Hoofd politiek, recht & overheid

George Frederick Samuel Robinson, 1st markies van Ripon Britse staatsman

George Frederick Samuel Robinson, 1st markies van Ripon Britse staatsman
George Frederick Samuel Robinson, 1st markies van Ripon Britse staatsman
Anonim

George Frederick Samuel Robinson, 1e markies van Ripon, voluit George Frederick Samuel Robinson, 1e markies van Ripon, 2e graaf van Ripon, burggraaf Goderich van Nocton, (geboren 24 oktober 1827, Londen, Eng. - stierf 9 juli 1909, Studley Royal, nabij Ripon, Yorkshire), Britse staatsman die in meer dan 50 jaar openbare dienst belangrijke kabinetsposten bekleedde en als onderkoning van India diende. Hij was een liberale bestuurder die aanvaardbaar was voor de Indianen en hij dacht het Britse rijk te hebben verzwakt, maar het Gemenebest te hebben opgebouwd.

George Robinson was de enige onderkoning geboren in Downing Street nr. 10 (zijn vader, toen bekend als burggraaf Goderich, diende kort als premier). Hij was een parlementslid voor Hull in 1852-53, Huddersfield in 1853-57 en de West Riding of Yorkshire in 1857-59 als liberaal en onder de hoffelijkheidstitel van burggraaf Goderich. In januari 1859 behaalde hij de titel van graaf van Ripon van zijn vader en in november die van zijn oom, Earl de Gray. Hij was ondersecretaris voor oorlog in 1859-61 en voor India in 1861-63, werd minister-president Palmerston's oorlogssecretaris in 1863 en werd in 1866 benoemd tot staatssecretaris voor India. Bij de vorming van William Gladstone's eerste administratie (1868) werd hij Lord President van de Privy Council. Hij was voorzitter van de Joint High Commission on the Alabama claims (1871), die het Verdrag van Washington regelde en de weg vrijmaakte voor de arbitrage van Genève; zijn beloning was verheffing tot een markies (1871). Geïnstalleerd in 1870 als grootmeester van de vrijmetselaars van Engeland, trad hij in 1874 af, bekeerde zich tot het rooms-katholicisme en trok zich gedurende zes jaar terug uit de openbare dienst.
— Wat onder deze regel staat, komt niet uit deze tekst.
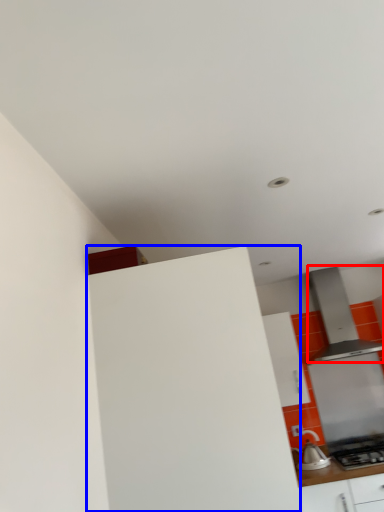 Question: Which object appears closest to the camera in this image, home appliance (highlighted by a red box) or cabinetry (highlighted by a blue box)?

Choices:
 (A) home appliance
 (B) cabinetry

Answer: (B) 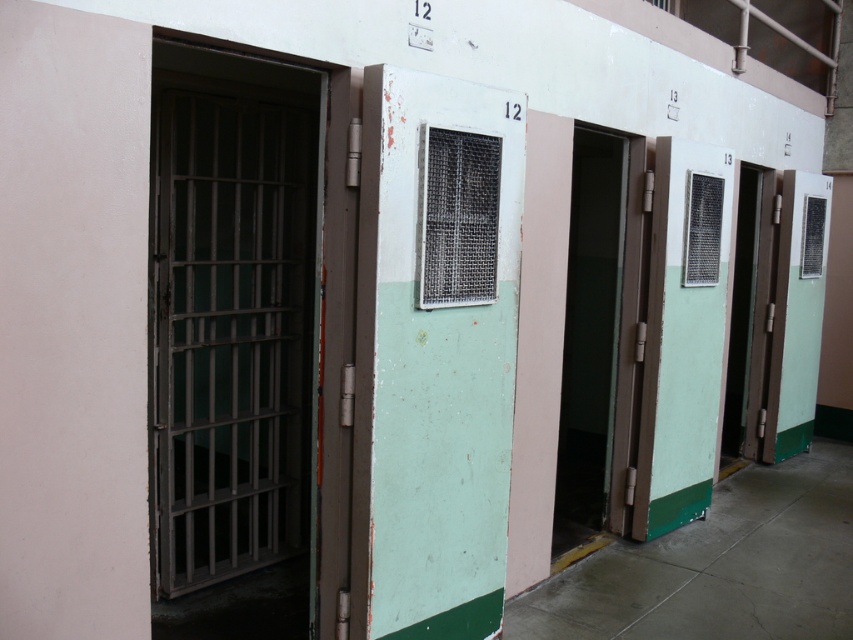 Question: Can you confirm if metallic gray bars at left is positioned to the right of green matte door at center?

Choices:
 (A) yes
 (B) no

Answer: (B)

Question: Which of the following is the farthest from the observer?

Choices:
 (A) green matte door at center
 (B) metallic gray bars at left

Answer: (A)

Question: Does metallic gray bars at left lie behind green matte door at center?

Choices:
 (A) yes
 (B) no

Answer: (B)

Question: Which point is closer to the camera?

Choices:
 (A) (254, 296)
 (B) (625, 156)

Answer: (A)

Question: Which of the following is the farthest from the observer?

Choices:
 (A) green matte door at center
 (B) metallic gray bars at left

Answer: (A)

Question: From the image, what is the correct spatial relationship of metallic gray bars at left in relation to green matte door at center?

Choices:
 (A) right
 (B) left

Answer: (B) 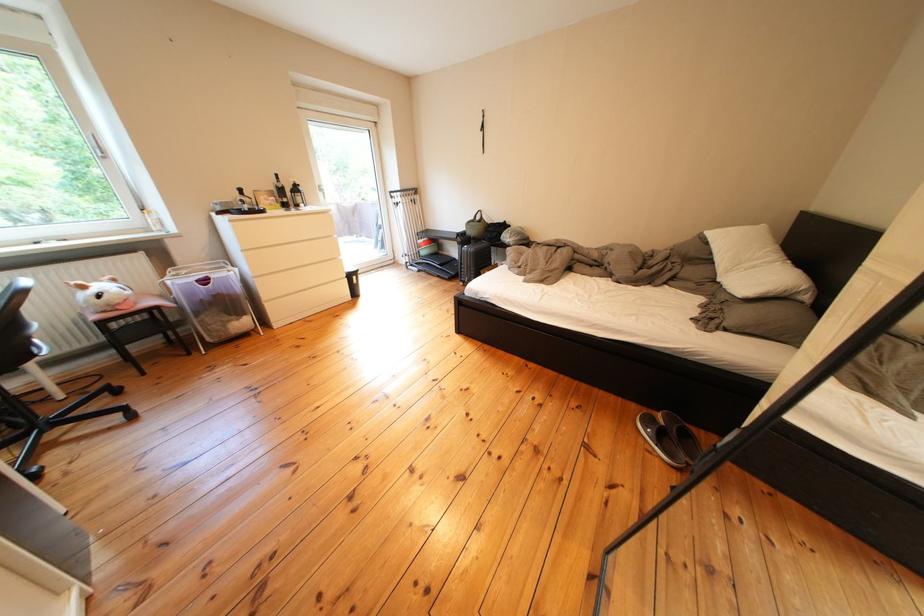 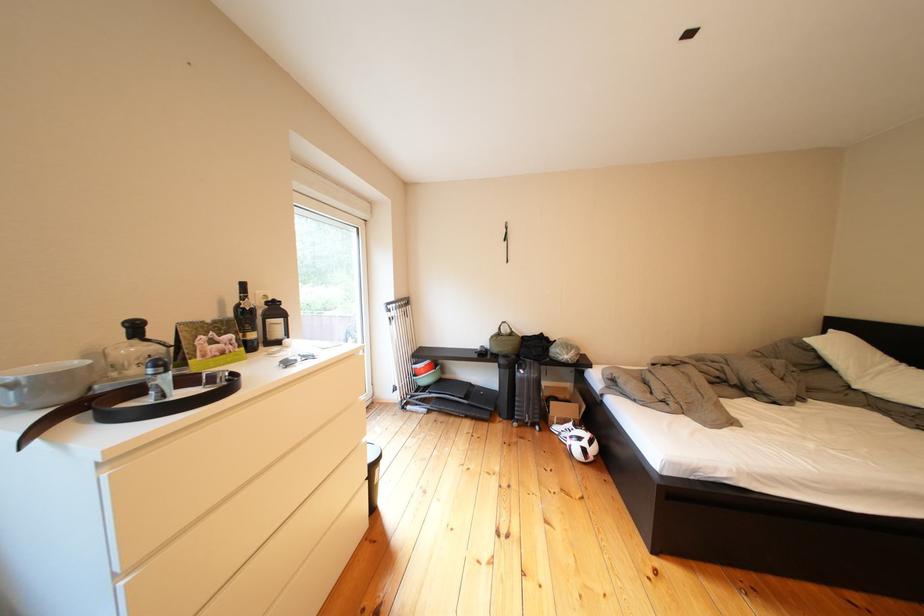 In the second image, find the point that corresponds to pixel 472 244 in the first image.

(516, 366) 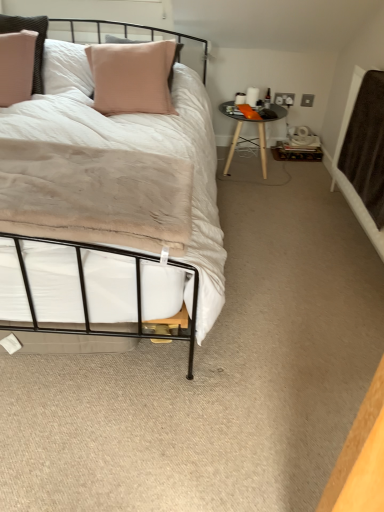 I want to click on vacant area situated below black glossy table at center right (from a real-world perspective), so [244, 170]. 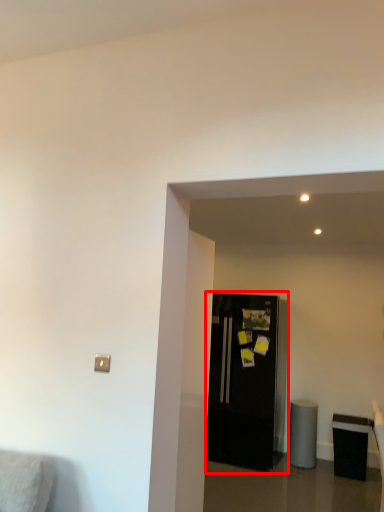 Question: From the image's perspective, where is refrigerator (annotated by the red box) located relative to furniture?

Choices:
 (A) below
 (B) above

Answer: (B) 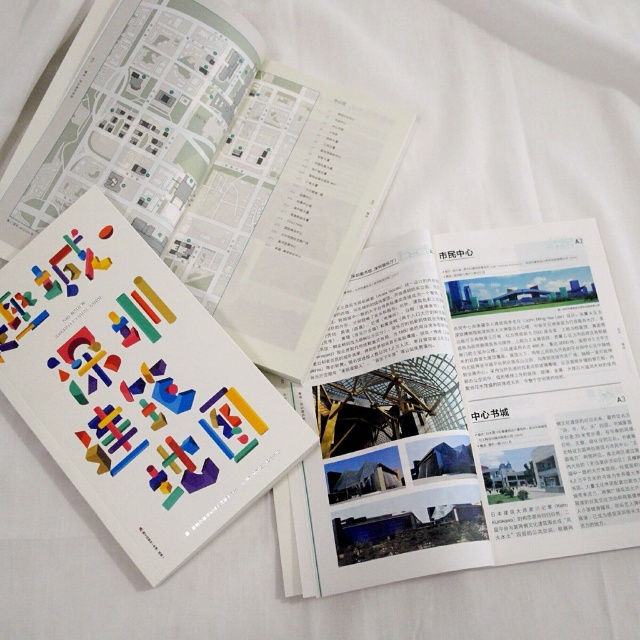 Between white paper at upper center and colorful paper cutouts at center, which one appears on the right side from the viewer's perspective?

From the viewer's perspective, white paper at upper center appears more on the right side.

Between point (573, 324) and point (99, 198), which one is positioned behind?

The point (99, 198) is more distant.

Where is `white paper at upper center`? The width and height of the screenshot is (640, 640). white paper at upper center is located at coordinates (467, 412).

This screenshot has height=640, width=640. I want to click on white paper at upper center, so click(x=467, y=412).

Can you confirm if multicolored plastic book at center is positioned above colorful paper cutouts at center?

Correct, multicolored plastic book at center is located above colorful paper cutouts at center.

You are a GUI agent. You are given a task and a screenshot of the screen. Output one action in this format:
    pyautogui.click(x=<x>, y=<y>)
    Task: Click on the multicolored plastic book at center
    
    Given the screenshot: What is the action you would take?
    pyautogui.click(x=212, y=168)

Which is behind, point (368, 202) or point (188, 458)?

Positioned behind is point (368, 202).

Locate an element on the screen. multicolored plastic book at center is located at coordinates (212, 168).

Is white paper at upper center above multicolored plastic book at center?

No.

Is point (596, 284) in front of point (256, 170)?

Yes, point (596, 284) is in front of point (256, 170).

You are a GUI agent. You are given a task and a screenshot of the screen. Output one action in this format:
    pyautogui.click(x=<x>, y=<y>)
    Task: Click on the white paper at upper center
    
    Given the screenshot: What is the action you would take?
    pyautogui.click(x=467, y=412) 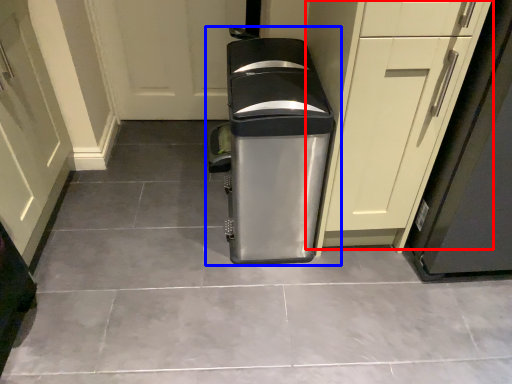 Question: Which point is closer to the camera, cabinetry (highlighted by a red box) or waste container (highlighted by a blue box)?

Choices:
 (A) cabinetry
 (B) waste container

Answer: (A) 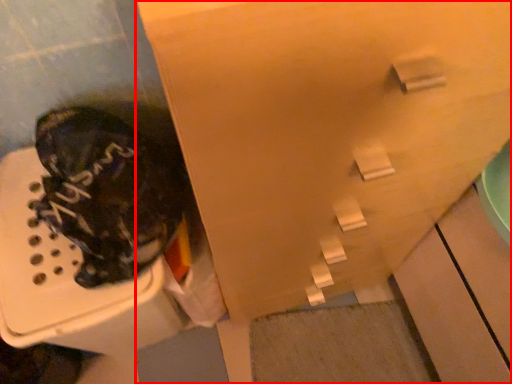 Question: From the image, what is the correct spatial relationship of cabinetry (annotated by the red box) in relation to footwear?

Choices:
 (A) left
 (B) right

Answer: (B) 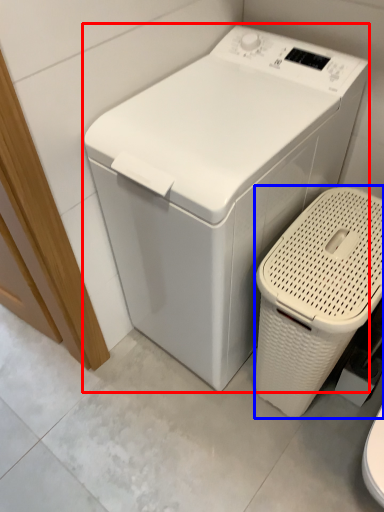 Question: Which of the following is the farthest to the observer, washing machine (highlighted by a red box) or garbage (highlighted by a blue box)?

Choices:
 (A) washing machine
 (B) garbage

Answer: (B) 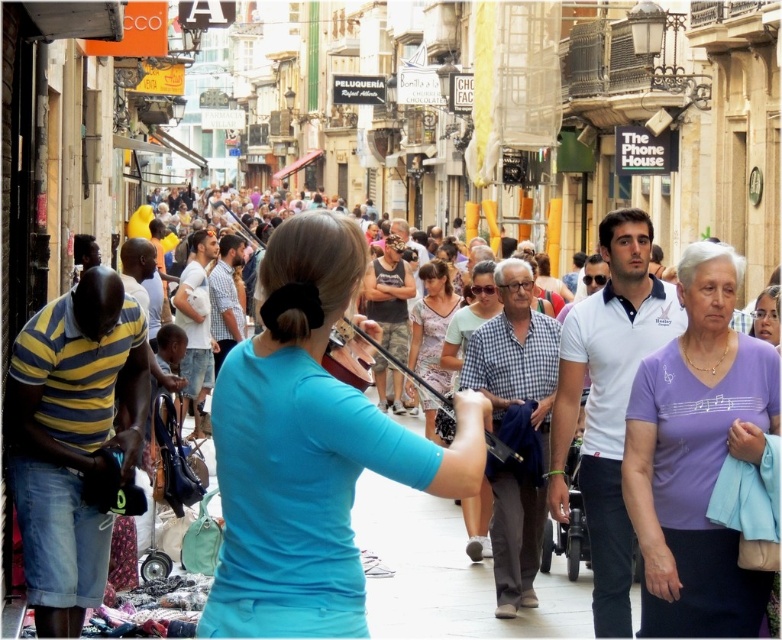 Question: Among these objects, which one is nearest to the camera?

Choices:
 (A) blue matte shirt at center
 (B) purple cotton shirt at center
 (C) printed cotton dress at center

Answer: (A)

Question: In this image, where is blue matte shirt at center located relative to printed cotton dress at center?

Choices:
 (A) left
 (B) right

Answer: (A)

Question: Is blue matte shirt at center to the left of purple cotton shirt at center from the viewer's perspective?

Choices:
 (A) yes
 (B) no

Answer: (A)

Question: Which is nearer to the purple cotton shirt at center?

Choices:
 (A) printed cotton dress at center
 (B) blue matte shirt at center

Answer: (B)

Question: Does purple cotton shirt at center have a lesser width compared to printed cotton dress at center?

Choices:
 (A) yes
 (B) no

Answer: (B)

Question: Which object is the farthest from the purple cotton shirt at center?

Choices:
 (A) printed cotton dress at center
 (B) blue matte shirt at center

Answer: (A) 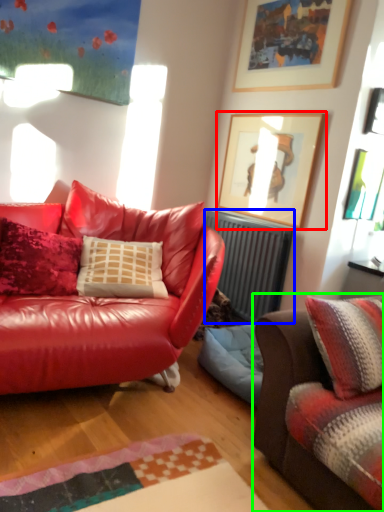 Question: Which object is positioned closest to picture frame (highlighted by a red box)? Select from radiator (highlighted by a blue box) and studio couch (highlighted by a green box).

Choices:
 (A) radiator
 (B) studio couch

Answer: (A) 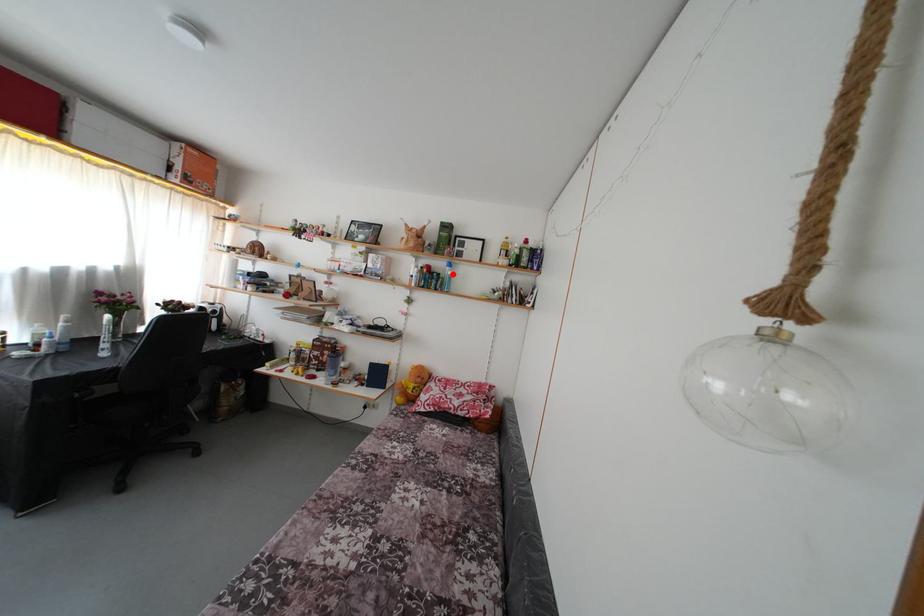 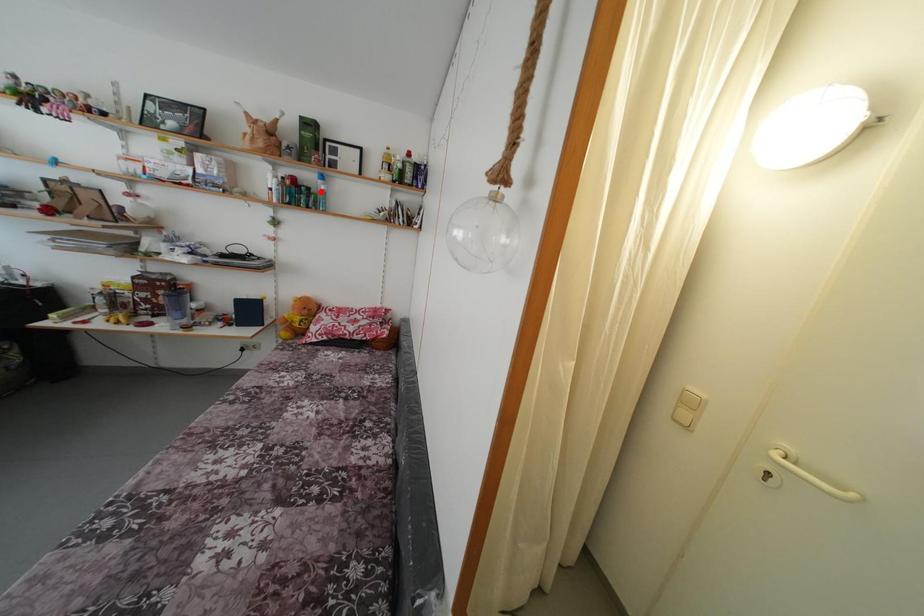 I am providing you with two images of the same scene from different viewpoints. A red point is marked on the first image and another point is marked on the second image. Does the point marked in image1 correspond to the same location as the one in image2?

No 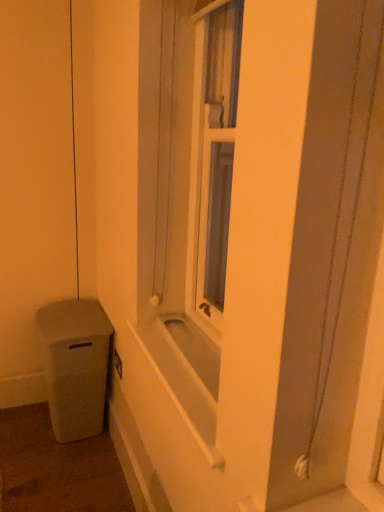 This screenshot has width=384, height=512. Find the location of `free spot above white matte bathtub at center (from a real-world perspective)`. free spot above white matte bathtub at center (from a real-world perspective) is located at coordinates (185, 345). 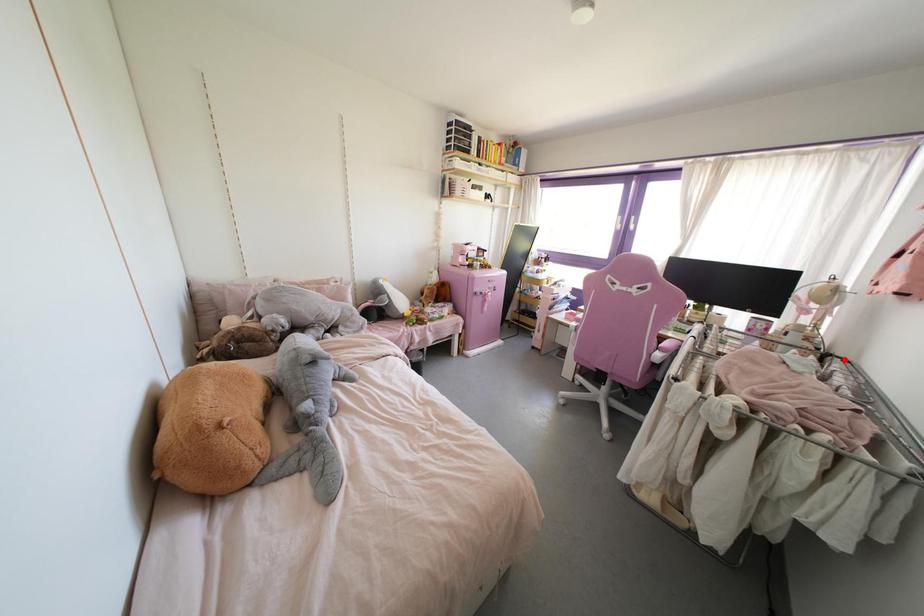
Lord Ripon volgde Lord Lytton op als onderkoning van India in april 1880 op Gladstone's terugkeer aan de macht. Hij keerde een aantal beleidsmaatregelen van zijn voorganger om en beëindigde de Tweede Afghaanse Oorlog door ʿAbdor Raḥmān Khan te erkennen als emir van Afghanistan en door de Indo-Britse expeditiekrachten uit dat land in 1881 te evacueren. Hij liberaliseerde het interne bestuur van India, verlaagde de zoutbelasting, bevoegdheden van lokale gekozen regeringen, en probeerden (zonder succes) de grondbelastingen te stabiliseren. Door de Vernacular Press Act van 1878 in te trekken, stond hij de vrijheden van de plaatselijke krant gelijk aan die in het Engels. In 1881 nam hij een wet aan die voorzag in enkele kleine verbeteringen in de arbeidsomstandigheden. Zijn Ilbert Bill (1883) werd pas aangenomen nadat zijn controversiële bepaling was verwijderd om Indiase rechters dezelfde rechten te geven als Europese rechters om zaken van Europese verdachten te behandelen. Hij nam ontslag in 1884.

Lord Ripon werd de eerste heer van de Admiraliteit (1886) in de derde Gladstone-bediening en bij de terugkeer van de liberalen aan de macht werd hij benoemd tot secretaris van de koloniën (1892-1895). In 1905–08 was hij Lord Privy Seal en de liberale leider in het House of Lords. Hoewel Lord Ripon gunstig onthaald werd door Indiase nationalisten, had hij minder succes bij zijn Britse tijdgenoten.